Getting different results when summing a list of arrays with sum

Getting different results when summing a list of arrays with sum, np.sum and fsum?

Answer

When summing a list of arrays using sum(), np.sum(), or math.fsum(), you may encounter different results due to the differences in how these functions handle floating-point arithmetic, precision, and data types. Here's an explanation of the differences between these methods:

1. sum() (Python built-in function)

The sum() function is a Python built-in function that can be used to sum any iterable. When summing a list of arrays (which are typically numpy arrays), sum() will add the arrays element-wise, but it operates on Python lists or arrays and may result in floating-point inaccuracies due to its reliance on Python's standard floating-point arithmetic (which is based on 64-bit IEEE-754 precision).

• Precision: sum() adds elements one by one, potentially leading to small precision errors due to the way floating-point numbers are represented and accumulated in Python.
• Data Type: The result will be a Python list or array with the same data type as the input arrays.

2. np.sum() (NumPy function)

np.sum() is a NumPy-specific function designed for array summation, which works more efficiently on NumPy arrays.
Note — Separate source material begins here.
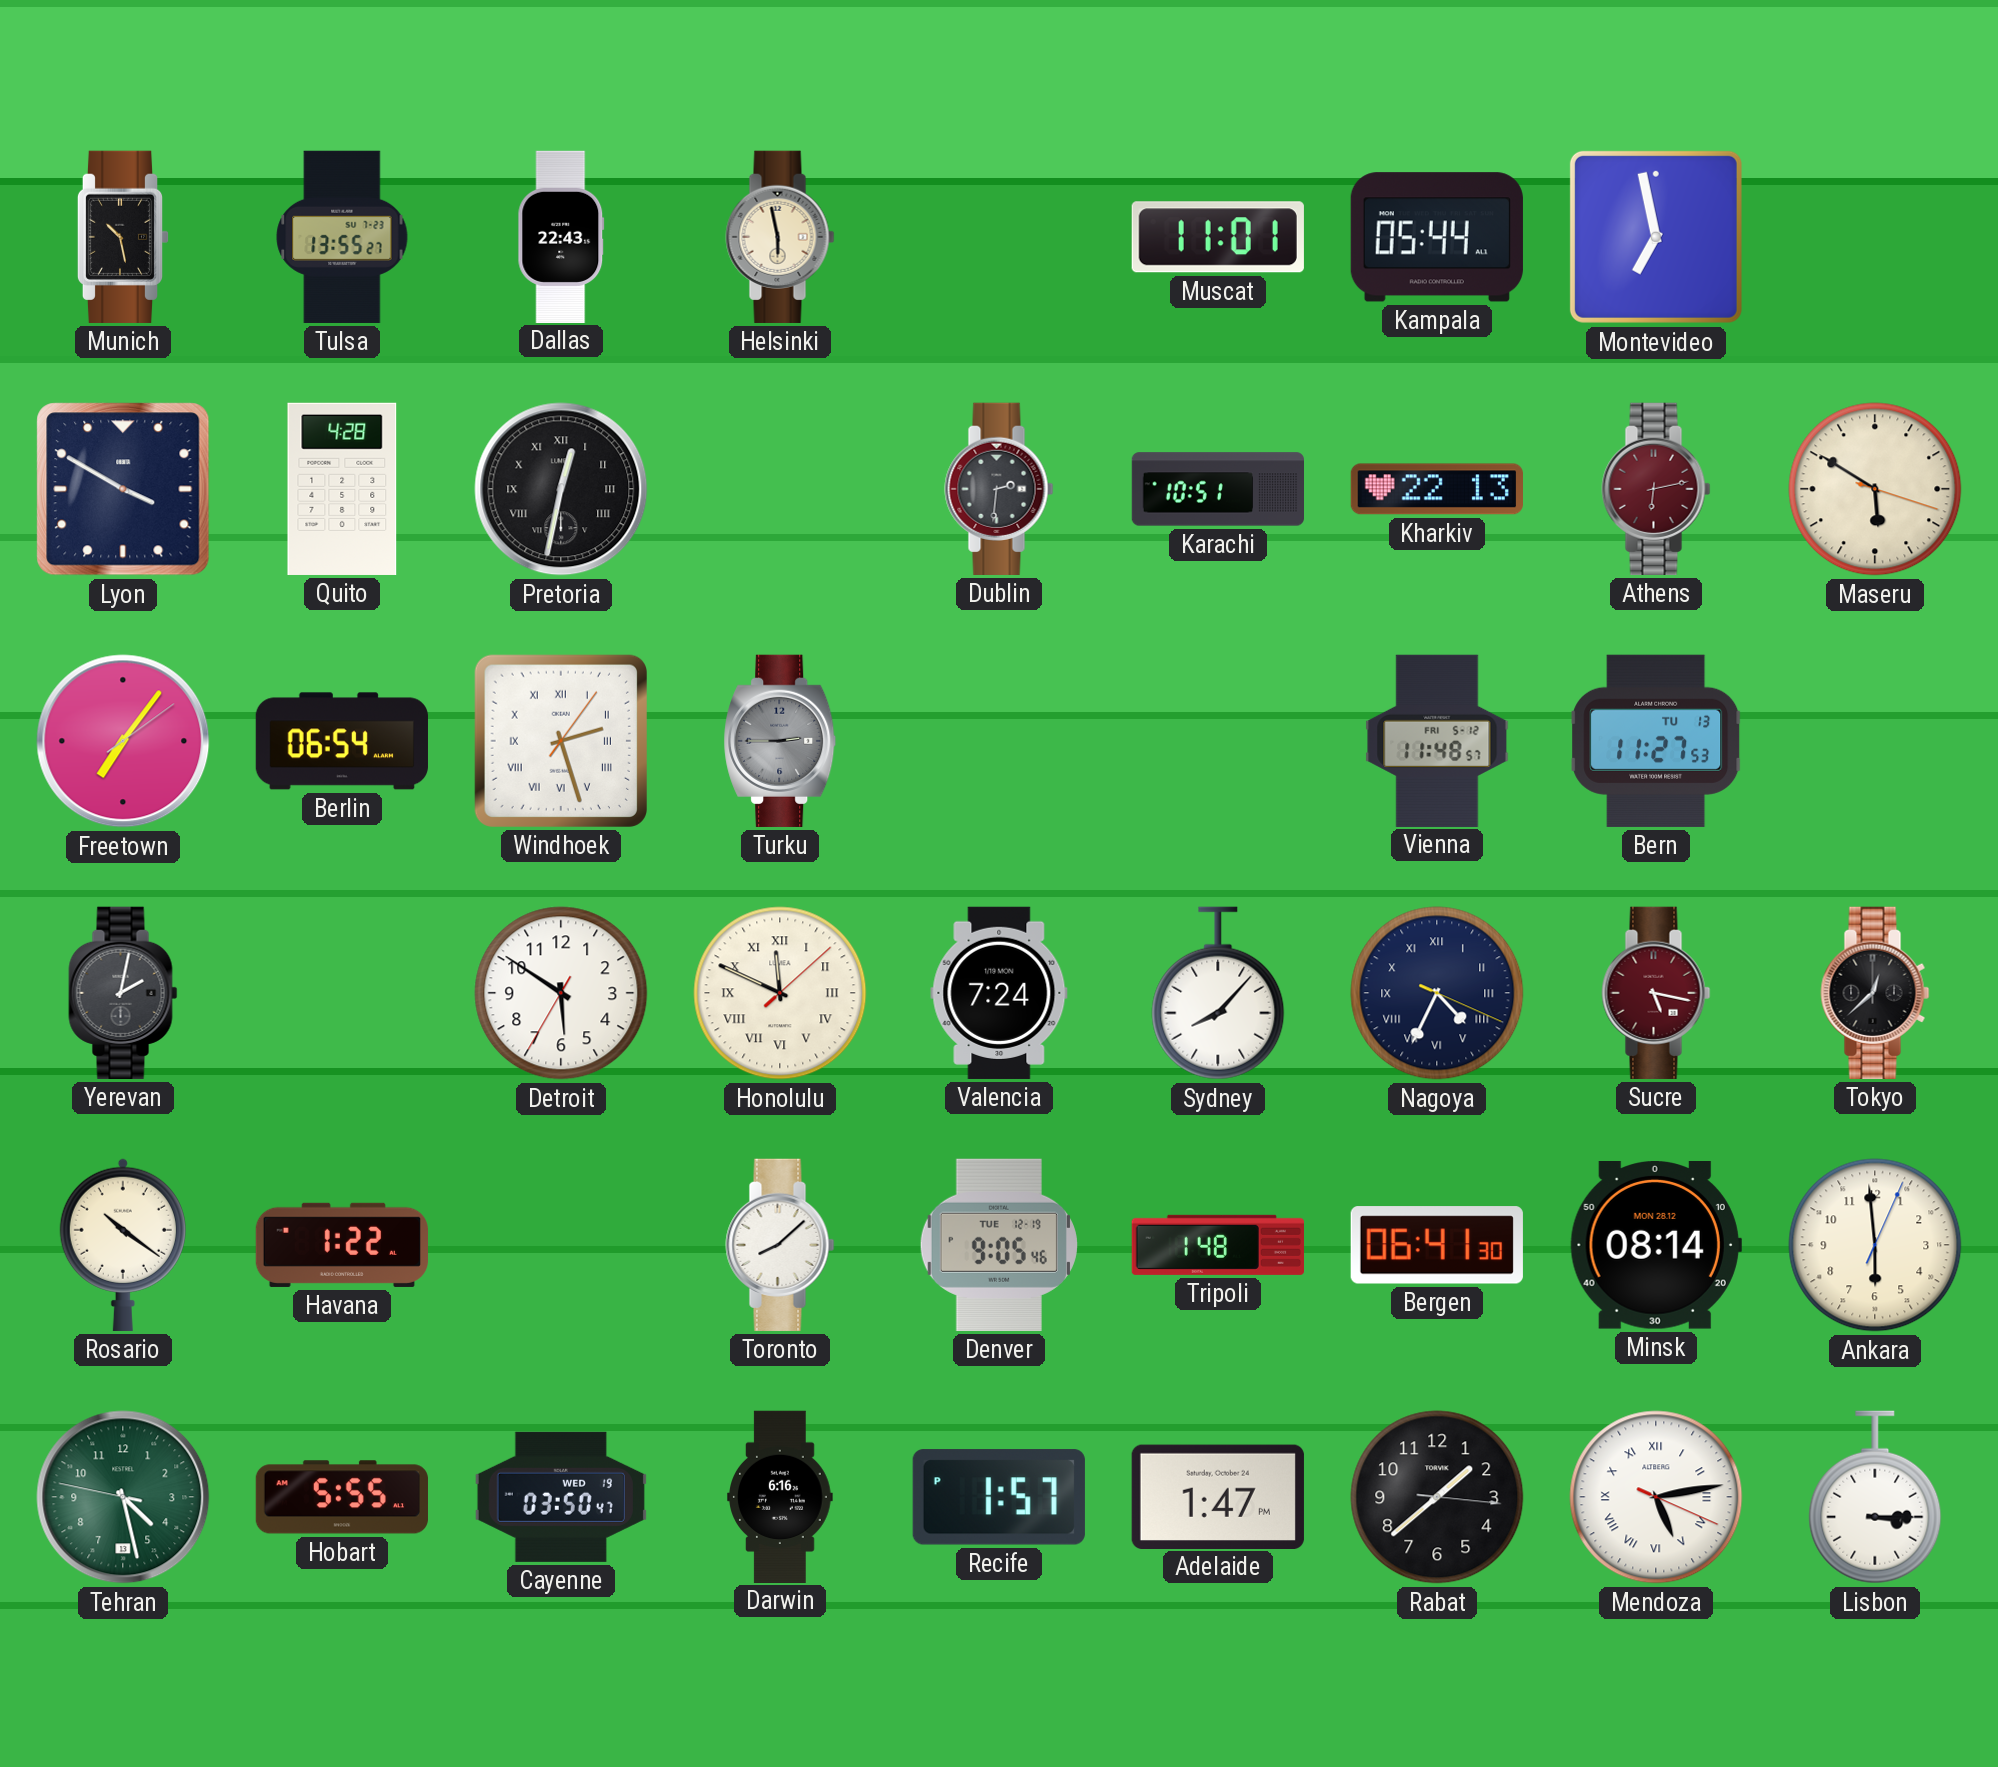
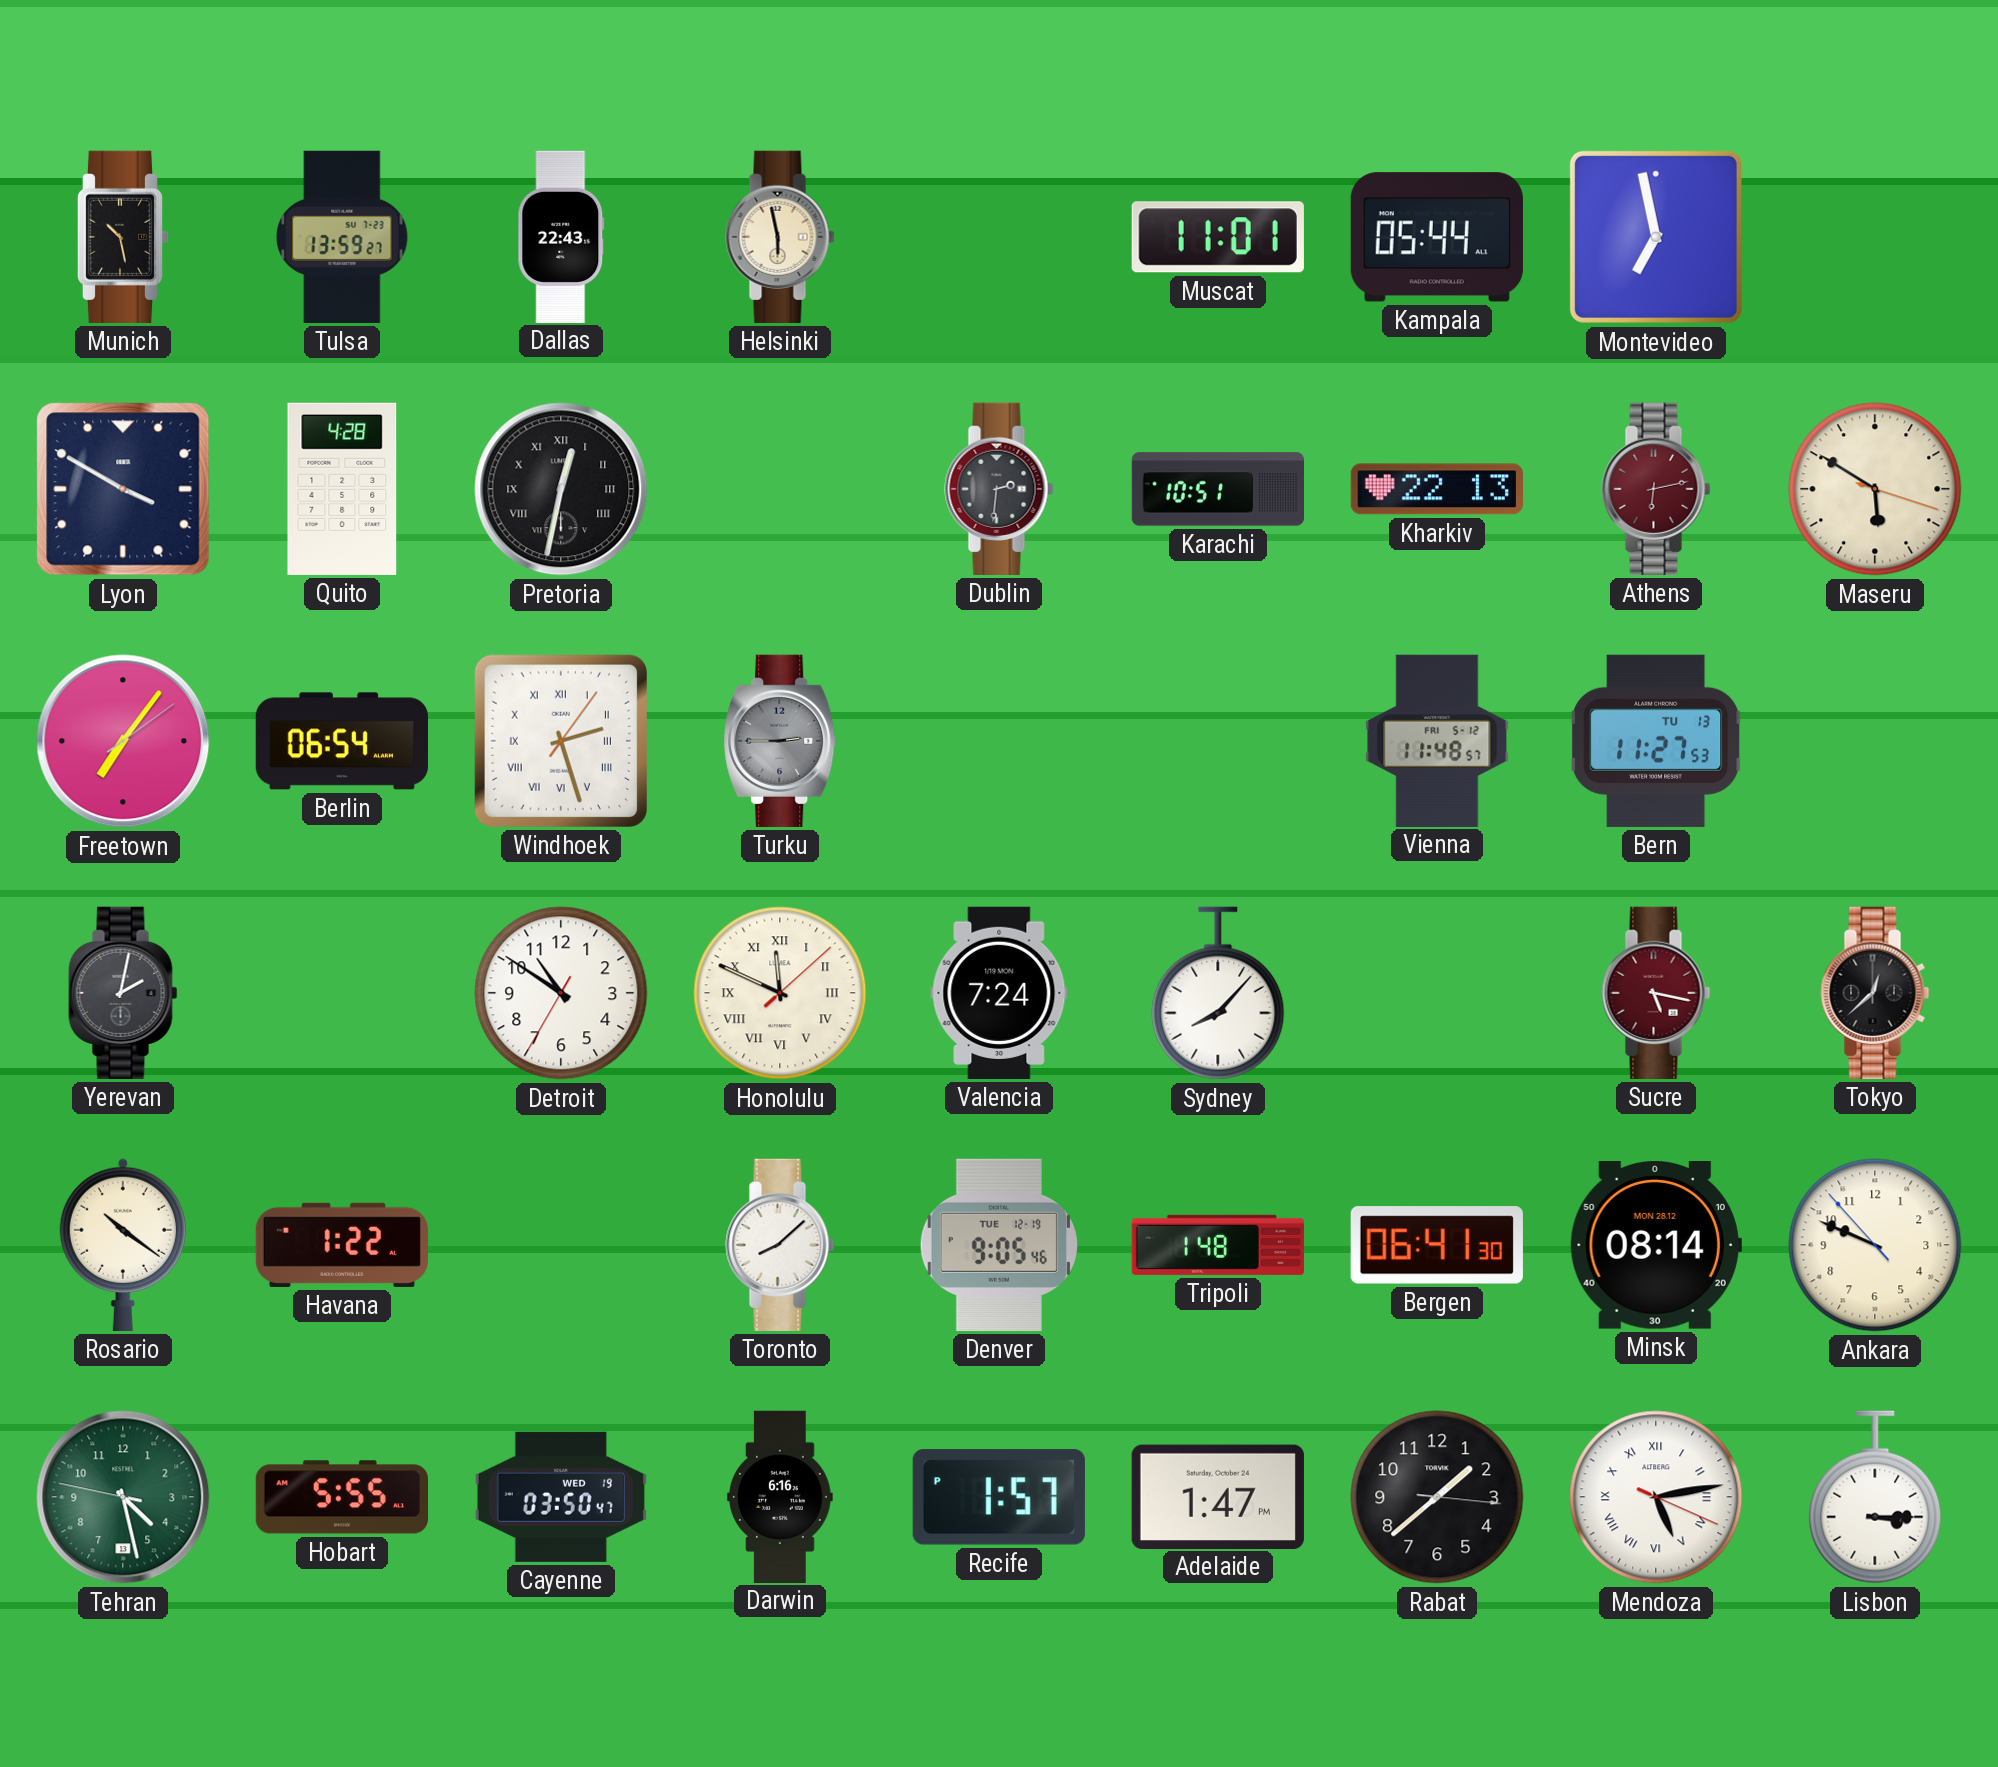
Tulsa: 13:55 -> 13:59
Detroit: 5:50 -> 10:50
Nagoya: 4:34 -> none
Ankara: 5:59 -> 9:48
This function can handle larger arrays and matrices more effectively and offers more control over the data type of the result.

• Precision: By default, np.sum() performs summation using the same data type as the input array, but it can also perform summation with a higher precision if you specify the dtype argument (e.g., np.sum(arr, dtype=np.float64)).
• Data Type: The result will typically be a NumPy scalar, and you can control the data type of the result using the dtype parameter.

3. math.fsum() (Python math library)

math.fsum() is a Python function designed specifically for accurate floating-point summation. It uses a more accurate algorithm for summing floating-point numbers compared to sum(), and it is less susceptible to rounding errors during the accumulation of the sum. This function is particularly useful for summing floating-point numbers with high precision.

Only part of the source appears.